[Page-level text extractions]
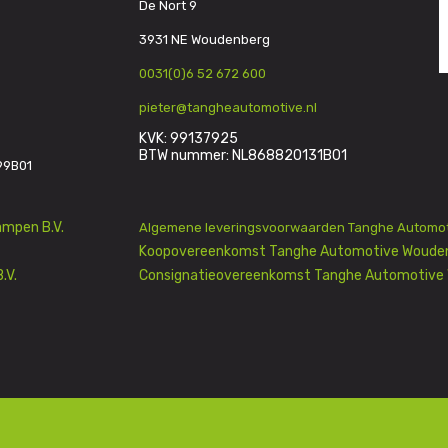
De Nort 9
3931 NE Woudenberg
0031(0)6 52 672 600
pieter@tangheautomotive.nl
KVK: 99137925
BTW nummer: NL868820131B01
99B01
mpen B.V.
Algemene leveringsvoorwaarden Tanghe Automot
Koopovereenkomst Tanghe Automotive Wouden
.V.
Consignatieovereenkomst Tanghe Automotive 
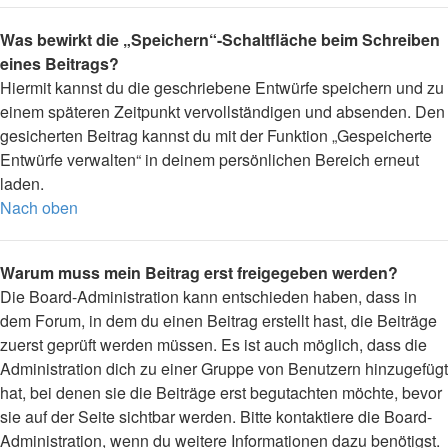
Was bewirkt die „Speichern“-Schaltfläche beim Schreiben
eines Beitrags?
Hiermit kannst du die geschriebene Entwürfe speichern und zu
einem späteren Zeitpunkt vervollständigen und absenden. Den
gesicherten Beitrag kannst du mit der Funktion „Gespeicherte
Entwürfe verwalten“ in deinem persönlichen Bereich erneut
laden.
Nach oben
Warum muss mein Beitrag erst freigegeben werden?
Die Board-Administration kann entschieden haben, dass in
dem Forum, in dem du einen Beitrag erstellt hast, die Beiträge
zuerst geprüft werden müssen. Es ist auch möglich, dass die
Administration dich zu einer Gruppe von Benutzern hinzugefügt
hat, bei denen sie die Beiträge erst begutachten möchte, bevor
sie auf der Seite sichtbar werden. Bitte kontaktiere die Board-
Administration, wenn du weitere Informationen dazu benötigst.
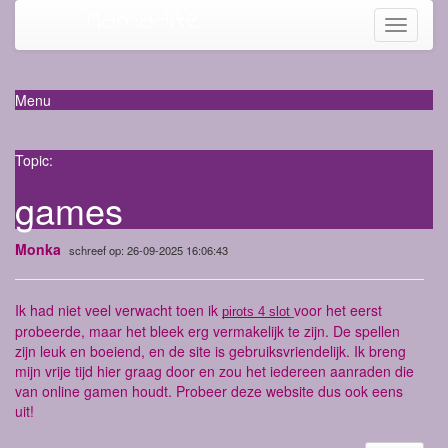
Mama-life
Toggle
navigati
Menu
Topic:
games
Monka
schreef op: 26-09-2025 16:06:43
Ik had niet veel verwacht toen ik
voor het eerst
pirots 4 slot
probeerde, maar het bleek erg vermakelijk te zijn. De spellen
zijn leuk en boeiend, en de site is gebruiksvriendelijk. Ik breng
mijn vrije tijd hier graag door en zou het iedereen aanraden die
van online gamen houdt. Probeer deze website dus ook eens
uit!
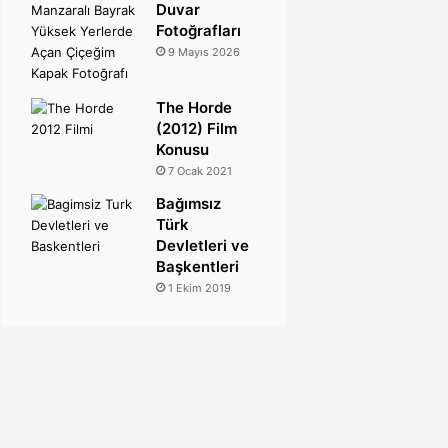
Duvar
Fotoğrafları
9 Mayıs 2026
The Horde
(2012) Film
Konusu
7 Ocak 2021
Bağımsız
Türk
Devletleri ve
Başkentleri
1 Ekim 2019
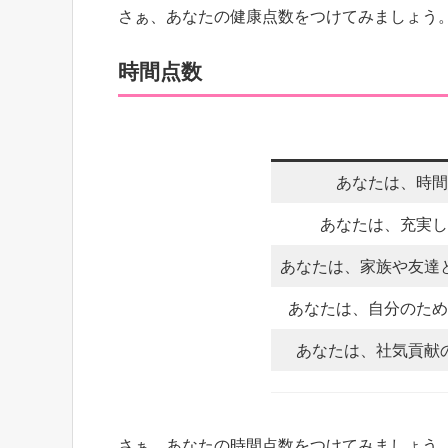
さぁ、あなたの健康点数をつけてみましょう
時間点数
あなたは、時間
あなたは、充実し
あなたは、家族や友達
あなたは、自分のため
あなたは、社気貢献
さぁ、あなたの時間点数をつけてみましょう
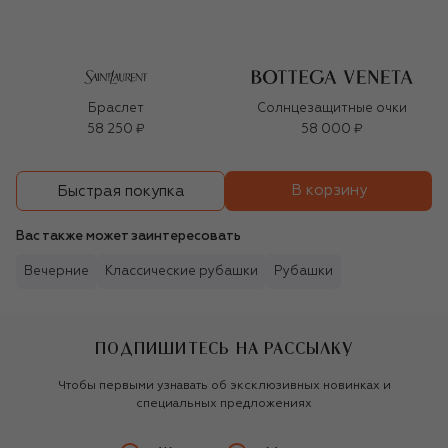
Браслет
Солнцезащитные очки
58 250 ₽
58 000 ₽
В корзину
Быстрая покупка
Вас также может заинтересовать
Вечерние
Классические рубашки
Рубашки
ПОДПИШИТЕСЬ НА РАССЫЛКУ
Чтобы первыми узнавать об эксклюзивных новинках и
специальных предложениях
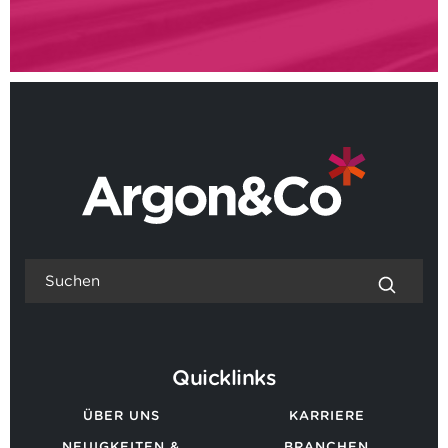
Quicklinks
ÜBER UNS
KARRIERE
NEUIGKEITEN &
BRANCHEN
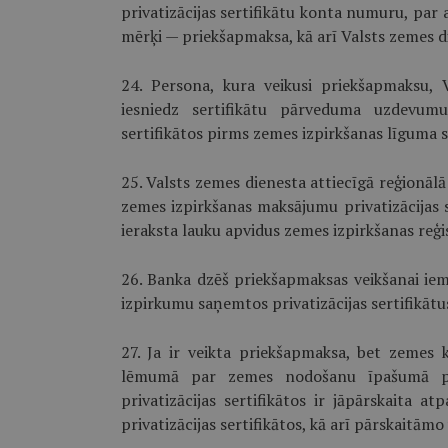
privatizācijas sertifikātu konta numuru, par 
mērķi — priekšapmaksa, kā arī Valsts zemes 
24. Persona, kura veikusi priekšapmaksu, V
iesniedz sertifikātu pārveduma uzdevumu
sertifikātos pirms zemes izpirkšanas līguma s
25. Valsts zemes dienesta attiecīgā reģionāl
zemes izpirkšanas maksājumu privatizācijas 
ieraksta lauku apvidus zemes izpirkšanas reģi
26. Banka dzēš priekšapmaksas veikšanai iema
izpirkumu saņemtos privatizācijas sertifikātu
27. Ja ir veikta priekšapmaksa, bet zemes k
lēmumā par zemes nodošanu īpašumā pa
privatizācijas sertifikātos ir jāpārskaita at
privatizācijas sertifikātos, kā arī pārskaitā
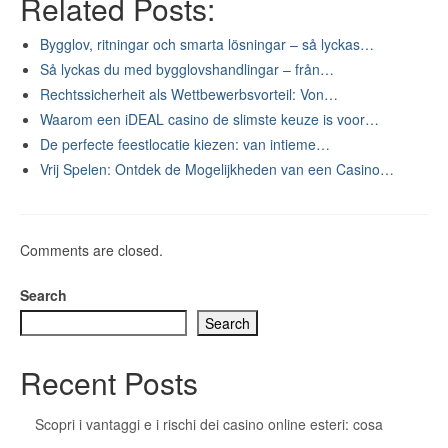
Related Posts:
Bygglov, ritningar och smarta lösningar – så lyckas…
Så lyckas du med bygglovshandlingar – från…
Rechtssicherheit als Wettbewerbsvorteil: Von…
Waarom een iDEAL casino de slimste keuze is voor…
De perfecte feestlocatie kiezen: van intieme…
Vrij Spelen: Ontdek de Mogelijkheden van een Casino…
Comments are closed.
Search
Search
Recent Posts
Scopri i vantaggi e i rischi dei casino online esteri: cosa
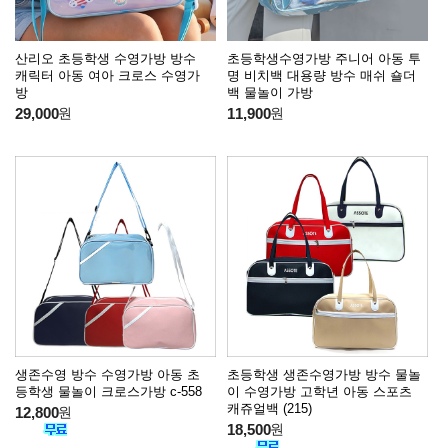
산리오 초등학생 수영가방 방수
초등학생수영가방 주니어 아동 투
캐릭터 아동 여아 크로스 수영가
명 비치백 대용량 방수 매쉬 숄더
방
백 물놀이 가방
29,000
원
11,900
원
생존수영 방수 수영가방 아동 초
초등학생 생존수영가방 방수 물놀
등학생 물놀이 크로스가방 c-558
이 수영가방 고학년 아동 스포츠
캐쥬얼백 (215)
12,800
원
18,500
원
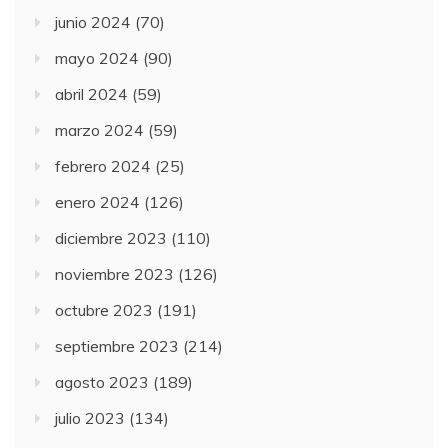
junio 2024
(70)
mayo 2024
(90)
abril 2024
(59)
marzo 2024
(59)
febrero 2024
(25)
enero 2024
(126)
diciembre 2023
(110)
noviembre 2023
(126)
octubre 2023
(191)
septiembre 2023
(214)
agosto 2023
(189)
julio 2023
(134)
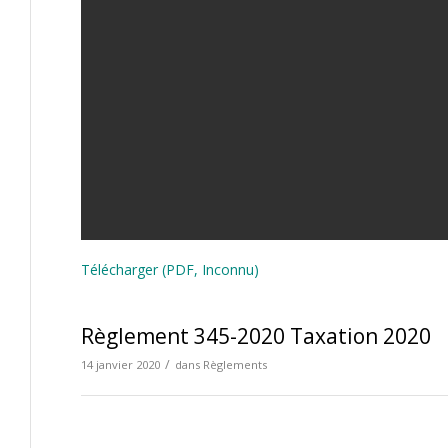
Télécharger (PDF, Inconnu)
Règlement 345-2020 Taxation 2020
/
14 janvier 2020
dans
Règlements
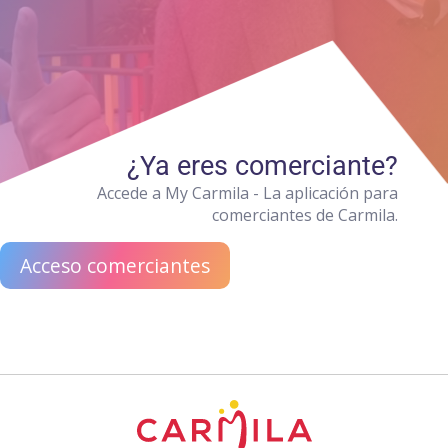
¿Ya eres comerciante?
Accede a My Carmila - La aplicación para
comerciantes de Carmila.
Acceso comerciantes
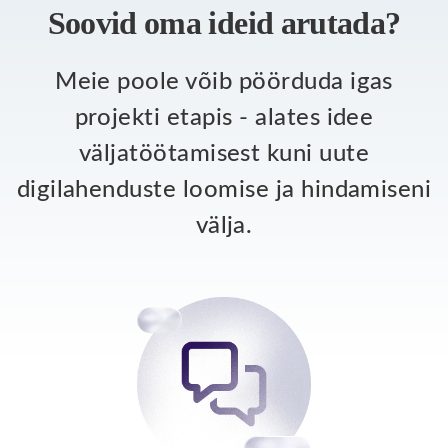
Soovid oma ideid arutada?
Meie poole võib pöörduda igas
projekti etapis - alates idee
väljatöötamisest kuni uute
digilahenduste loomise ja hindamiseni
välja.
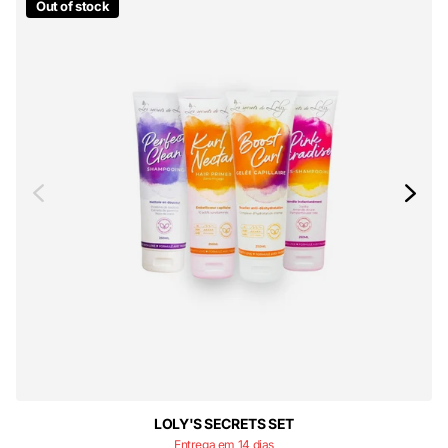
Out of stock
LOLY'S SECRETS SET
Entrega em 14 dias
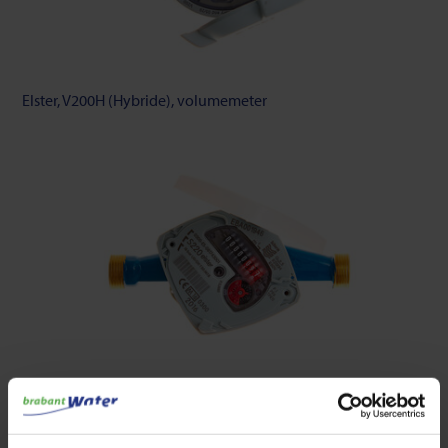
Elster, V200H (Hybride), volumemeter
Elster, S220, snelheidsmeter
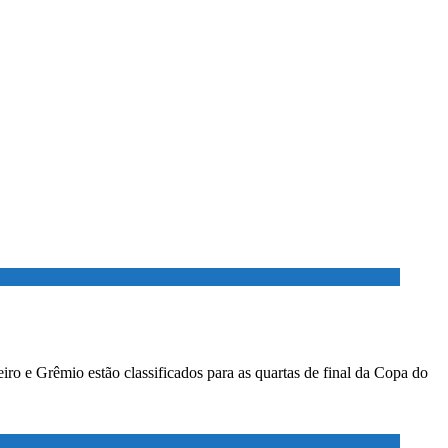
ro e Grêmio estão classificados para as quartas de final da Copa do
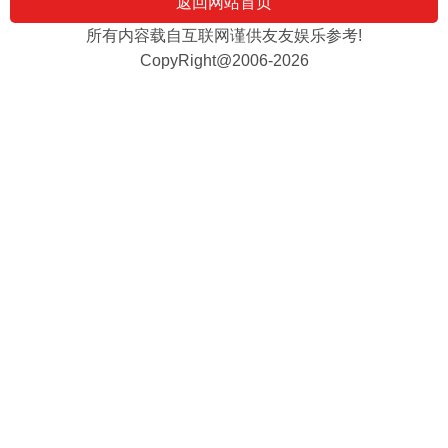
返回网站首页
所有内容载自互联网谨供友友娱乐参考!
CopyRight@2006-2026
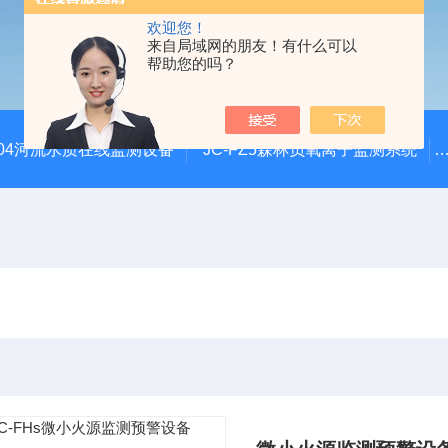
欢迎您！
来自局域网的朋友！有什么可以
帮助您的吗？
SZ04河流水质在线监测设备
JC-FZ5森林负氧离子监测系统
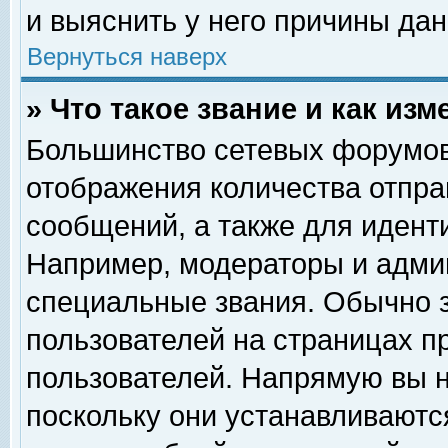
и выяснить у него причины дан
Вернуться наверх
» Что такое звание и как изм
Большинство сетевых форумов
отображения количества отпр
сообщений, а также для идент
Например, модераторы и адми
специальные звания. Обычно 
пользователей на страницах п
пользователей. Напрямую вы н
поскольку они устанавливаютс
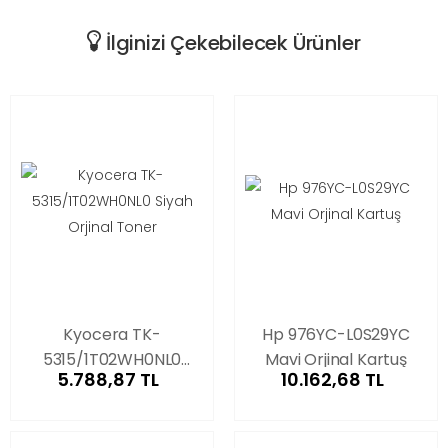
İlginizi Çekebilecek Ürünler
Kyocera TK-
Hp 976YC-L0S29YC
5315/1T02WH0NL0
Mavi Orjinal Kartuş
5.788,87 TL
10.162,68 TL
Siyah Orjinal Toner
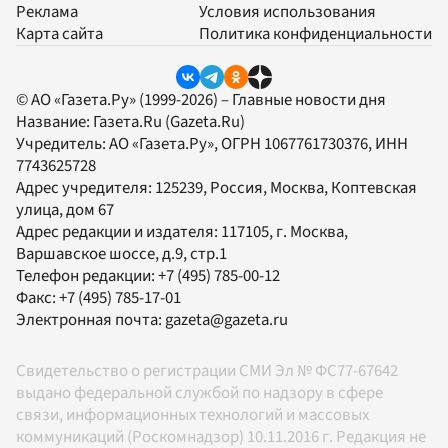
Реклама
Условия использования
Карта сайта
Политика конфиденциальности
© АО «Газета.Ру» (1999-2026) – Главные новости дня
Название:
Газета.Ru
(Gazeta.Ru)
Учредитель:
АО «Газета.Ру»
, ОГРН 1067761730376, ИНН
7743625728
Адрес учредителя: 125239, Россия, Москва, Коптевская
улица, дом 67
Адрес редакции и издателя:
117105
, г.
Москва
,
Варшавское шоссе, д.9, стр.1
Телефон редакции:
+7 (495) 785-00-12
Факс:
+7 (495) 785-17-01
Электронная почта:
gazeta@gazeta.ru
Свидетельство о регистрации СМИ Эл № ФС77-67642
выдано федеральной службой по надзору в сфере
связи, информационных технологий и массовых
коммуникаций (Роскомнадзор) 10.11.2016 г. Редакция не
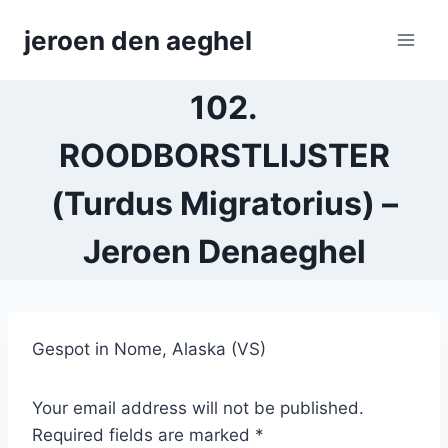
Skip
jeroen den aeghel
to
content
102.
ROODBORSTLIJSTER
(Turdus Migratorius) –
Jeroen Denaeghel
Gespot in Nome, Alaska (VS)
Your email address will not be published.
Required fields are marked *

» **ASSIGNED TASK**
Show the lines of the records above that mention "Beiträge".

» **FINAL ANSWER**
dem Forum, in dem du einen Beitrag erstellt hast, die Beiträge
hat, bei denen sie die Beiträge erst begutachten möchte, bevor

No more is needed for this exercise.